[vcf-midatlantic] 100Mhz 6502

Christian Liendo cliendo at gmail.com
Wed Oct 13 21:30:16 UTC 2021


http://www.e-basteln.de/computing/65f02/65f02/

The 100 MHz 6502

The 6502 was the CPU in my first computer (an Apple II plus), as well as
many other popular home computers of the late 1970s and 80s. It lived on
well into the 1990s in game consoles and chess computers, mostly in its
updated “65C02” CMOS version. Here’s a re-implementation of the 65C02 in an
FPGA, in a pin-compatible format that lets you upgrade those old computers
and games to 100 MHz clock rate!

Supported host systems

Chess computers
We have focused on Mephisto chess computers first, since these are at the
center of Roland’s collector’s interest.

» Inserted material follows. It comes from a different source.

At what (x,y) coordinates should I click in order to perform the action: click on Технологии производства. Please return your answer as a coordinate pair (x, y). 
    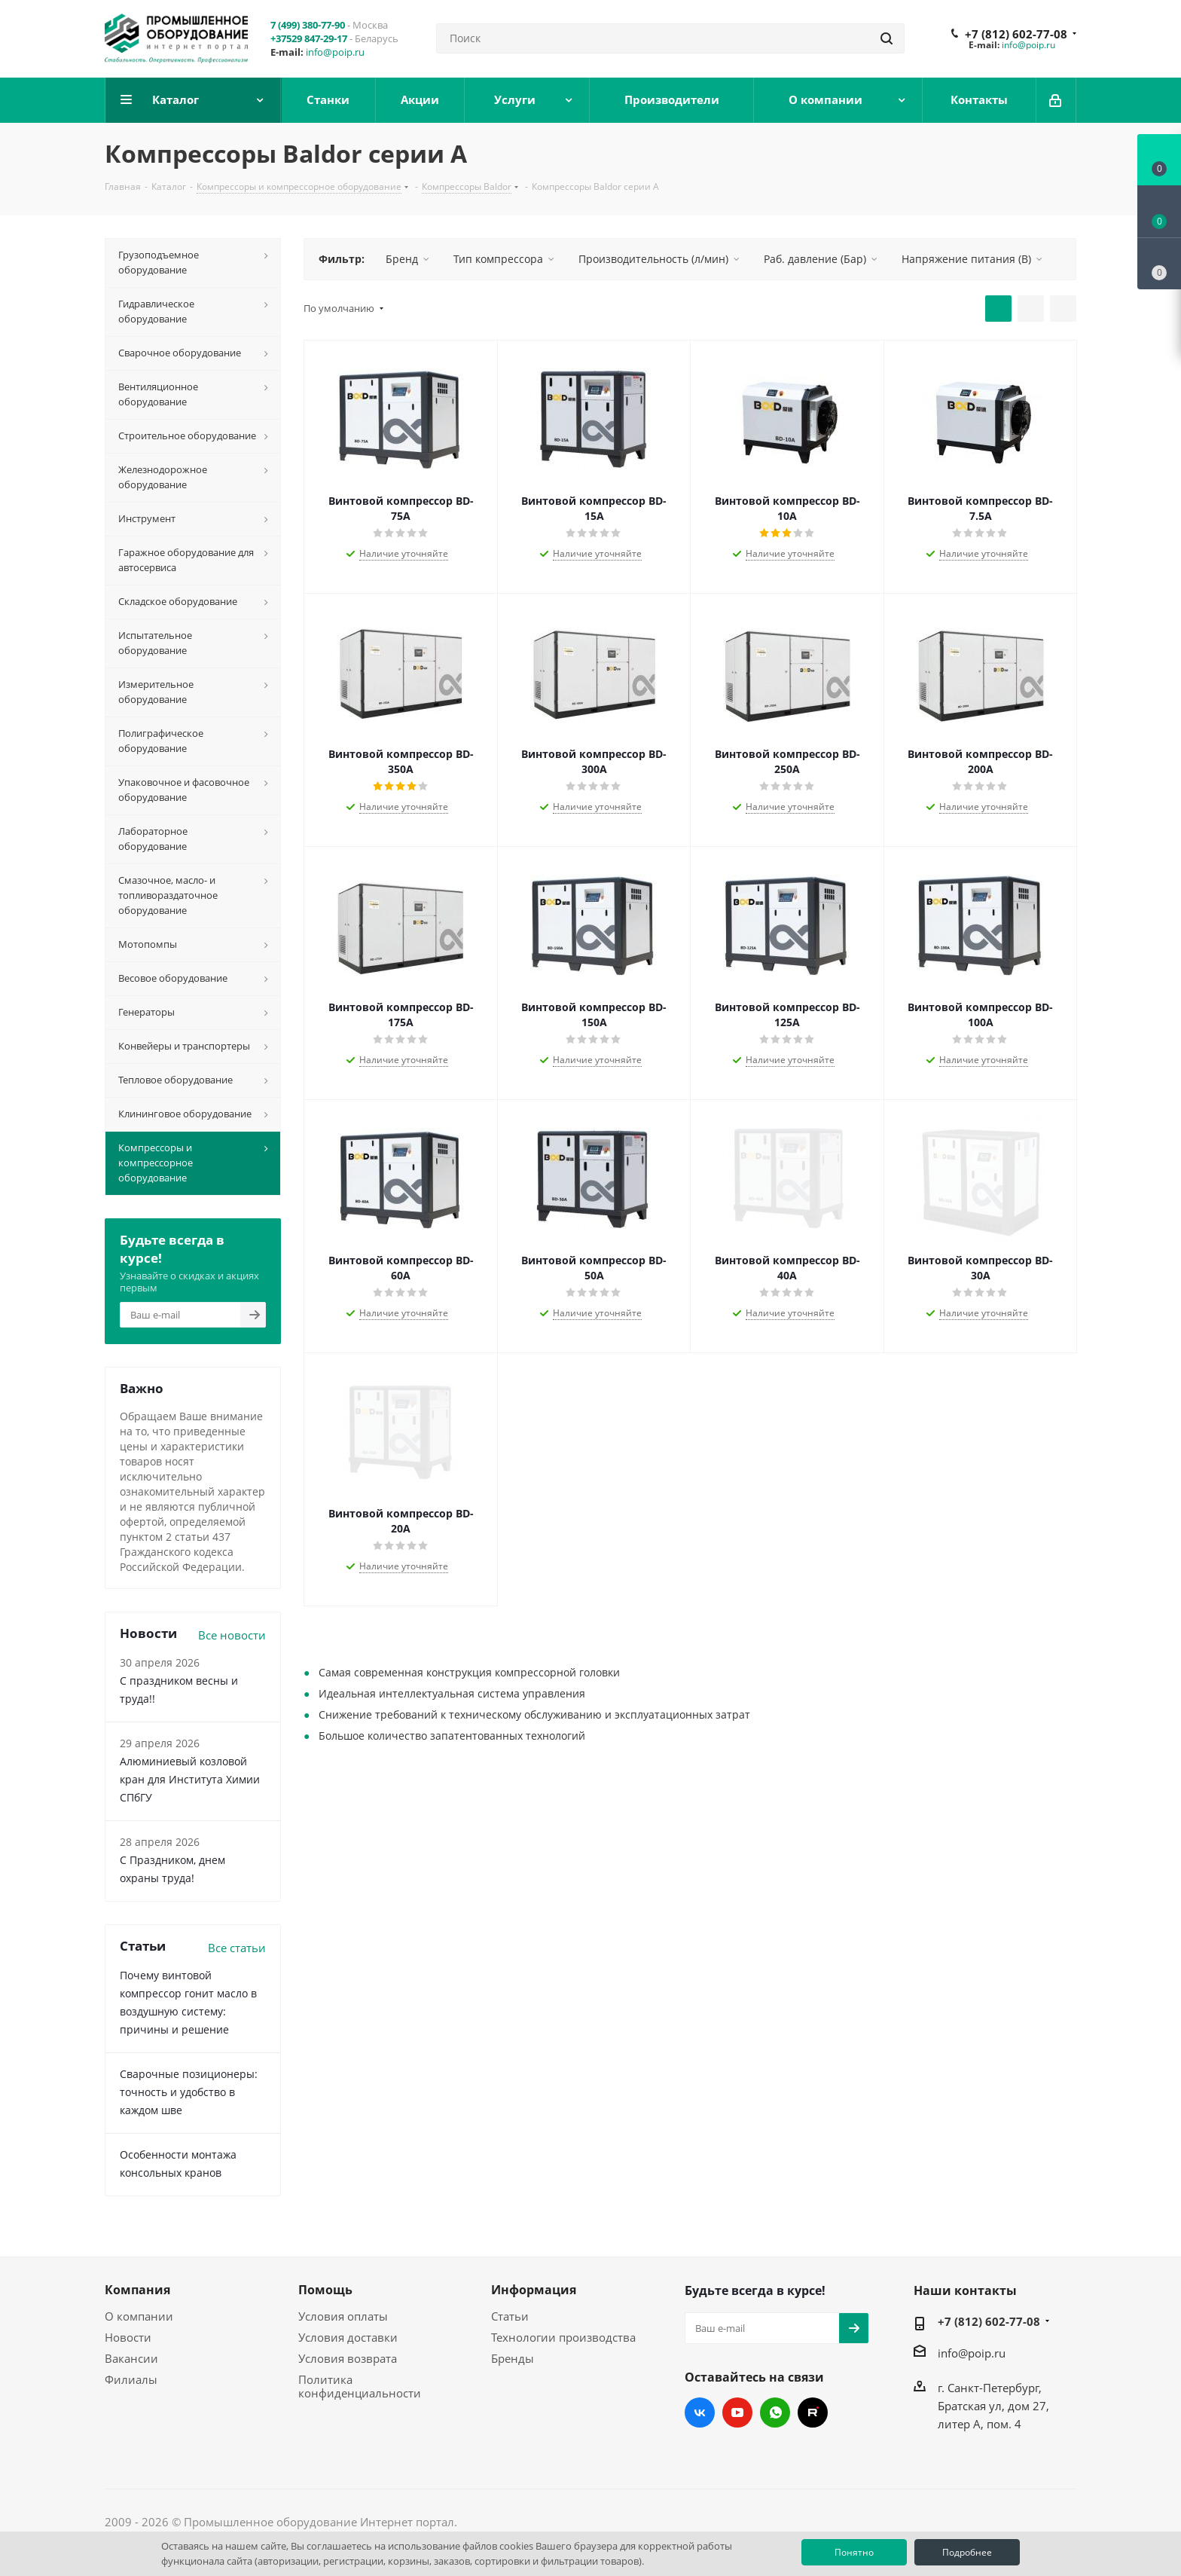
    Looking at the image, I should click on (563, 2337).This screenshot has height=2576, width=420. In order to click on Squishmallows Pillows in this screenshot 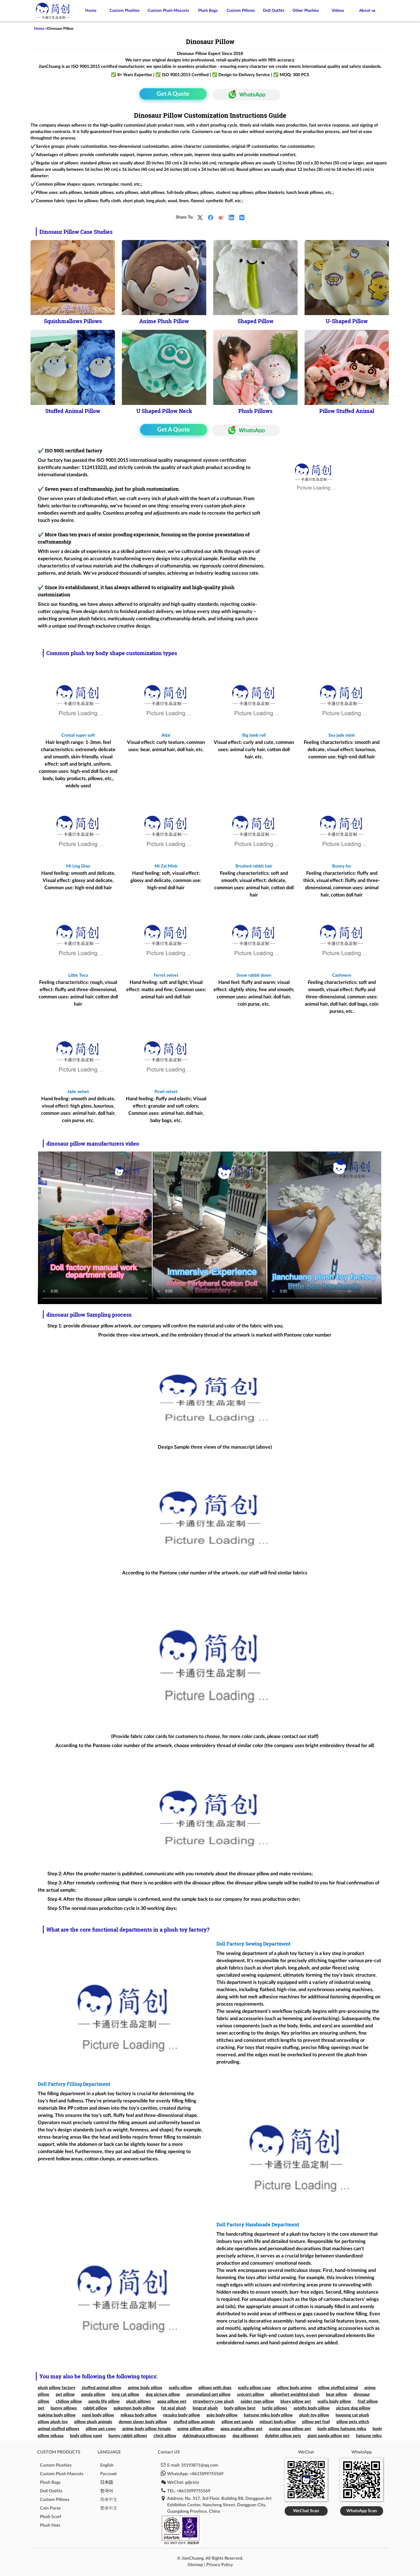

But many others are on the
wishlist, including Fidelity (Elite A/S Budapest and Glasgow, Prestige,
Avantgarde), Novag (Super Constellation, Super Expert C), SciSys
(Turbostar), …

Mephisto MM II and B&P
Mephisto MM IV, MM V, Rebel Portoroz (MM X)
Mephisto Polgar
Mephisto Milano and Nigel Short
Mephisto Rebell 5.0
Novag Constellation Forte A/B
Chafitz ARB (various Sargon versions) and MGS


Microcomputers
So far, we are supporting the two 6502-based members of the classic 1977
“Trinity” of home computers – the Apple II and the Commodore PET series. It
may be possible and worthwhile to also support some slightly later
machines: The Acorn BBC Micro, Atari 400 and 800, and maybe the Commodore
C64 come to mind. I don’t have any of these computers though. Please
contact me if you are interested to help with an adaptation of the 65F02!

Apple II, including the II plus and europlus, and presumably the //e. Quite
a bit of hardware and software trickery by Steve Wozniak, and the older
models do not support a real 65C02 – but the 65F02 is a bit more generous
in its bus timing and works nicely. The Disk II floppy drive works nicely
under DOS 3.3; support for the language card is under development.

Commodore PET/CBM up to 8032. A very clean and “by the book” design. The
same memory map should work for all models from the PET 2001, the 3000 and
4000 series, and the 8000 series up to the 8032. (But excluding the 8096
and beyond, which require memory bank switching.) So far we have tested
this on the 8032 only; the 8050 floppy drive works.

A caveat is in order here. The home computers, with their flexibility and
expandability on both the hardware and software side, are bound to
encounter limitations and incompatibilities:

Memory expansion boards and bank switching need to be known to and emulated
by the 65F02; and since the 65F02 only has 64 kByte of RAM on board, it
cannot fully accelerate the extended memory. Also, while the 65F02 makes an
effort to detect the access to time-critical peripheral devices, and switch
back to the original slow speed temporarily, there will probably be
incompatible software or add-on hardware. And finally, some software you
simply don’t want to be accelerated – try an action video game at 100 MHz
to understand that concern…

The 65F02 supports an optional hardware switch to disable the acceleration.
This way, one can still select between accelerated operation and original
speed before one starts the host computer. In non-accelerated mode, the
65F02 should be fully compatible with any software or add-on hardware.